Reginald Marsh (1898 - 1954)
Marsh painted at a time when Modern Art was all over - from Cubism to Abstract Expressionism. He is most known for his paintings of New York City and the Great Depression. Below is a great description of his point of view from Wikipedia:
Reginald Marsh rejected modern art, which he found sterile.[7] Marsh’s style can best be described as social realism. His work depicted the Great Depression and a range of social classes whose division was accentuated by the economic crash. His figures are generally treated as types. "What interested Marsh was not the individuals in a crowd, but the crowd itself ... In their density and picturesqueness, they recall the crowds in the movies of Preston Sturges or Frank Capra".
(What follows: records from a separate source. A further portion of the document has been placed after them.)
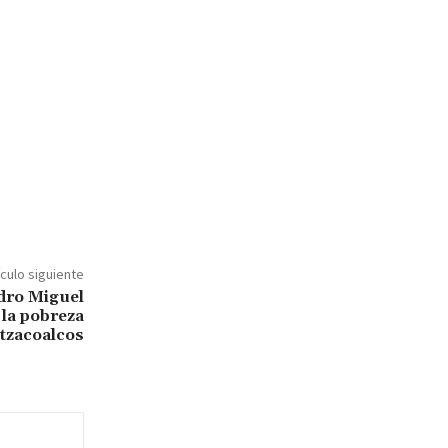
ículo siguiente
dro Miguel
 la pobreza
tzacoalcos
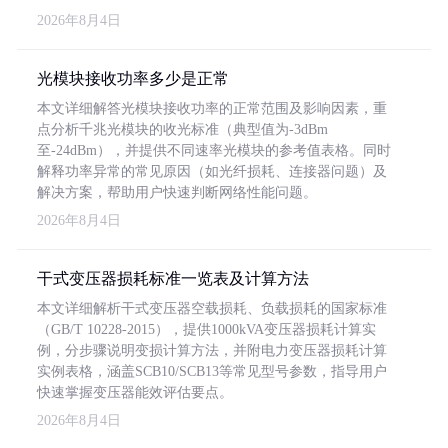
2026年8月4日
光模块接收功率多少是正常
本文详细解答光模块接收功率的正常范围及影响因素，重
点分析千兆光模块的收光标准（典型值为-3dBm
至-24dBm），并提供不同速率光模块的参考值表格。同时
解释功率异常的常见原因（如光纤损耗、连接器问题）及
解决方案，帮助用户快速判断网络性能问题。
2026年8月4日
干式变压器损耗标准一览表及计算方法
本文详细解析干式变压器空载损耗、负载损耗的国家标准
（GB/T 10228-2015），提供1000kVA变压器损耗计算实
例，分步骤说明变损计算方法，并附电力变压器损耗计算
实例表格，涵盖SCB10/SCB13等常见型号参数，指导用户
快速掌握变压器能效评估要点。
2026年8月4日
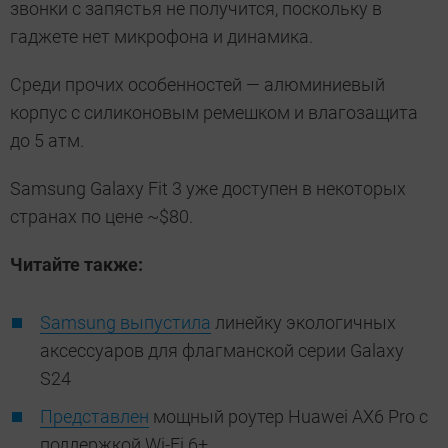
звонки с запястья не получится, поскольку в
гаджете нет микрофона и динамика.
Среди прочих особенностей — алюминиевый
корпус с силиконовым ремешком и влагозащита
до 5 атм.
Samsung Galaxy Fit 3 уже доступен в некоторых
странах по цене ~$80.
Читайте также:
Samsung выпустила
линейку экологичных
аксессуаров для флагманской серии Galaxy
S24
Представлен
мощный роутер Huawei AX6 Pro с
поддержкой Wi-Fi 6+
Marsh’s main attractions were the burlesque stage, the hobos on the Bowery, crowds on city streets and at Coney Island, and women.[5] His deep devotion to the old masters led to his creating works of art in a style that reflects certain artistic traditions, and his work often contained religious metaphors. "It was upon the Baroque masters that Marsh based his own human comedy",[5] inspired by the past but residing in the present. The burlesque queen in the etching Striptease at New Gotham (1935) assumes the classic Venus Pudica pose; elsewhere, "Venuses and Adonises walk the Coney Island beach [and] deposed Christs collapse on the Bowery".[4] The painting Fourteenth Street (1934, in the Museum of Modern Art, New York) depicts a large crowd in front of a theater hall, in a tumbling arrangement that recalls a Last Judgment.
Marsh filled sketchbooks with drawings made on the street, in the subway, or at the beach. Marolyn Cohen calls Marsh's sketchbooks "the foundation of his art. They show a passion for contemporary detail and a desire to retain the whole of his experience".[9] He drew not only figures but costumes, architecture, and locations. He made drawings of posters and advertising signs, the texts of which were copied out along with descriptions of the colors and use of italics.[9] In the early 1930s he took up photography as another means of note taking.

Signage, newspaper headlines, and advertising images are often prominent in Marsh's finished paintings, in which color is used to expressive ends—drab and brown in Bowery scenes; lurid and garish in sideshow scenes.[10]
So my question to you is this: What does the work "Why Not Use the 'L'" suggest?
Don't just assume - investigate! I look forward to your findings. Have a great Thanksgiving and until then, keep those pencils sharp and ideas fresh!